POSTED: 01:30 a.m. HST, Oct 20, 2010
Mayor Peter Carlisle said yesterday that he supports a bill to ban tents and other large objects from urban sidewalks during daylight hours.
"It's an obvious problem," Carlisle told City Councilwoman Ann Kobayashi and state Rep. Scott Saiki (D, Moiliili) yesterday during a meeting in his office, with reporters present. "The good news is that I think we believe that there is a reasonable likelihood that this will be found legal."
Carlisle said he will either sign the bill or allow it to become law without his signature. The mayor has until end of business Monday to act on the bill, which was prompted by complaints about homeless people occupying sidewalks.
When police will begin enforcing the bill is a separate issue. A Police Department official joined other city officials last week in warning that the law might not be enforceable unless "pedestrian use zones" mentioned in the bill are clearly delineated.
Another city official estimated it would cost at least $250,000 and possibly take years to define all the borders that would fall under the bill.

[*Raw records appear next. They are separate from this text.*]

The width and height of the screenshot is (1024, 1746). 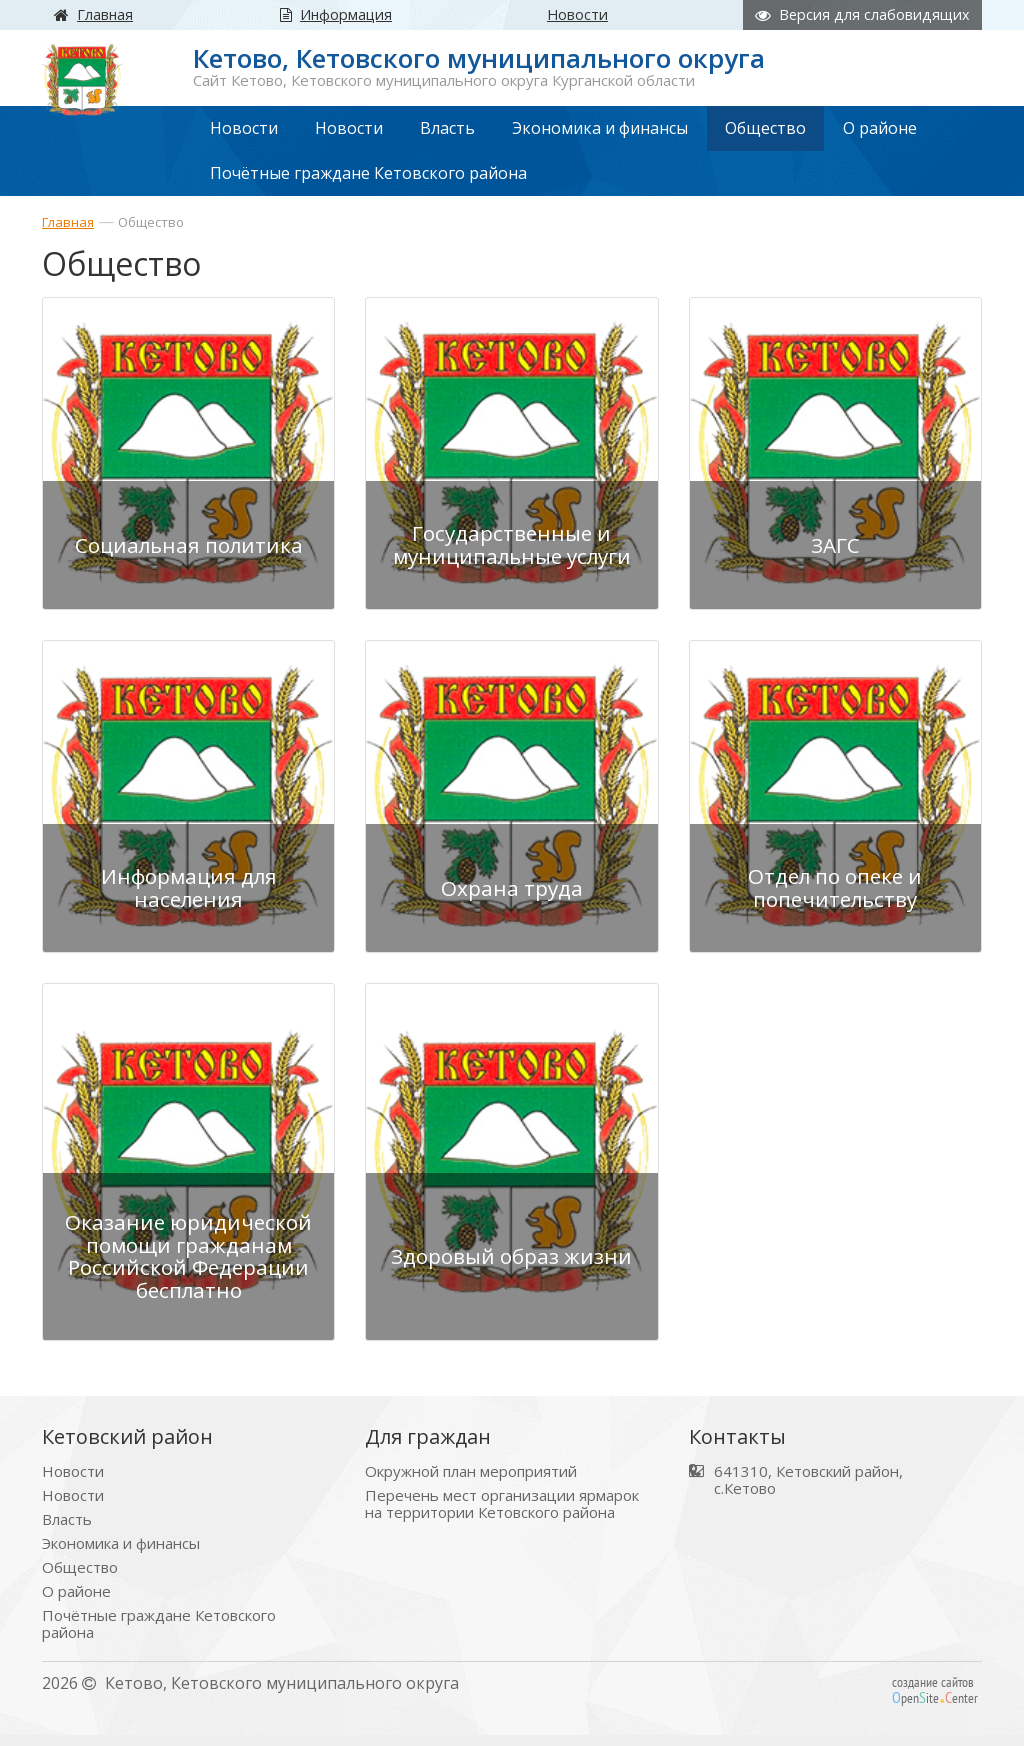 What do you see at coordinates (151, 222) in the screenshot?
I see `Общество` at bounding box center [151, 222]. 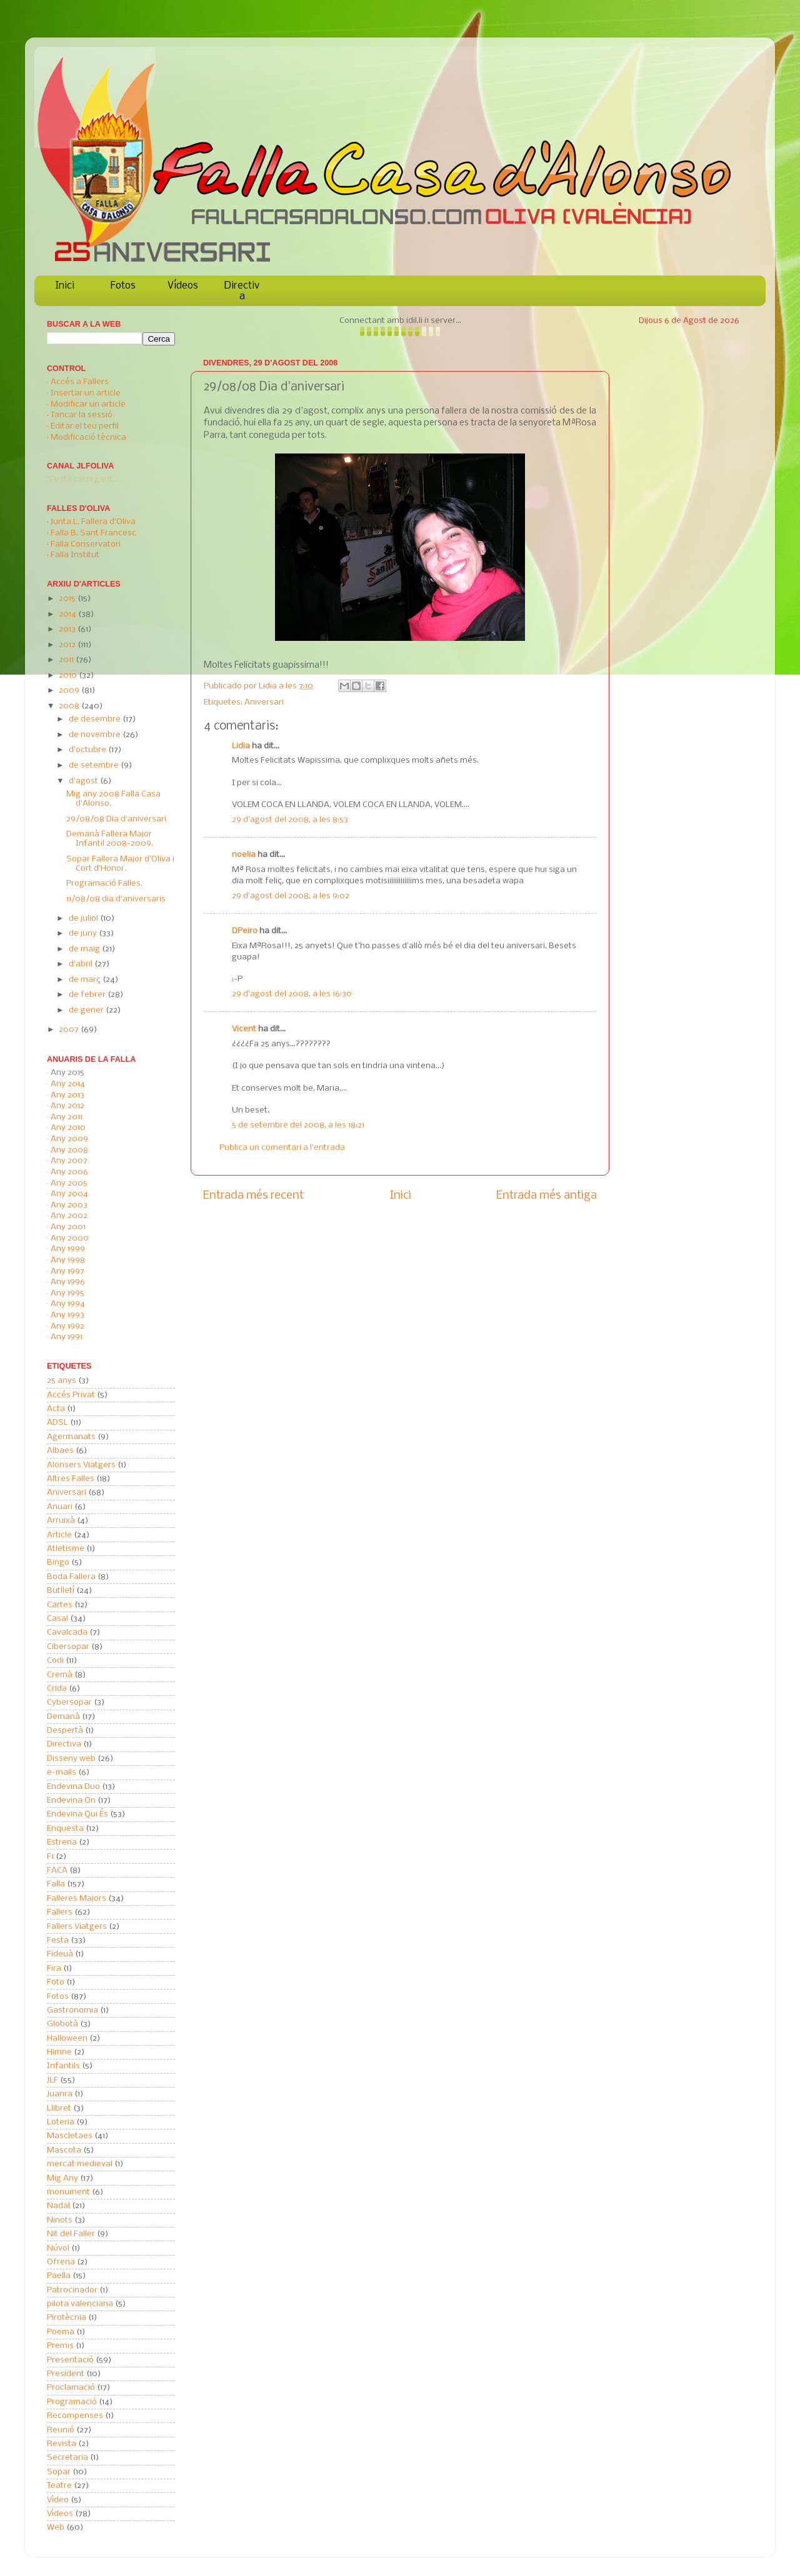  What do you see at coordinates (93, 533) in the screenshot?
I see `Falla B. Sant Francesc` at bounding box center [93, 533].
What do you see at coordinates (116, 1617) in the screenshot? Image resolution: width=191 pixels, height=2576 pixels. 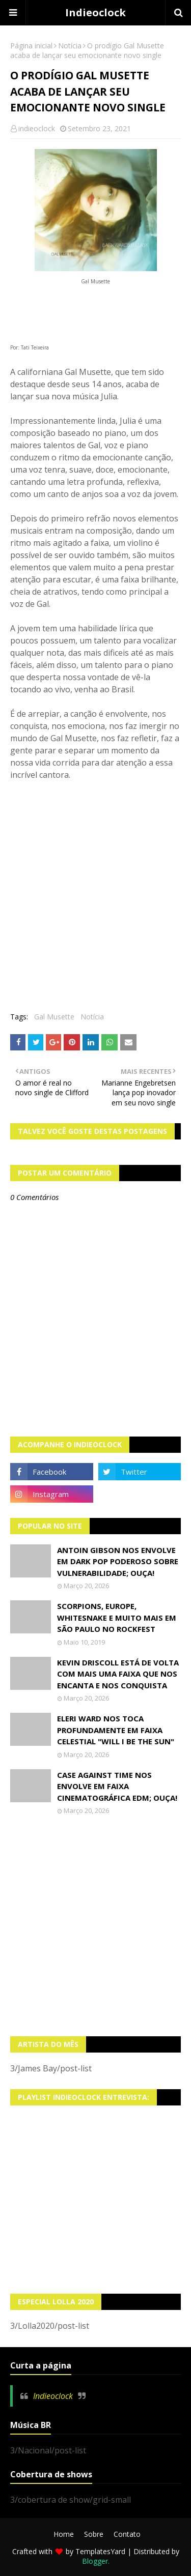 I see `Scorpions, Europe, Whitesnake e muito mais em São Paulo no Rockfest` at bounding box center [116, 1617].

Lori Nishimura, an executive assistant to Carlisle and a longtime deputy prosecutor assigned to analyze city laws, said yesterday it would be up to the Police Department to decide whether pedestrian zones are clearly delineated.
Nishimura said that in Portland, Ore., where a similar law exists, only two or three tickets have been issued, and none have been challenged in court.
Kobayashi and Saiki presented to Carlisle a petition yesterday from 300 patrons of the McCully-Moiliili Library urging him to sign the bill.
Neighbors say up to several dozen homeless people camp on the sidewalk in front of the library during all hours of the day.
Kobayashi said the bill is not designed to penalize homeless people, but to ensure residents can walk freely on sidewalks.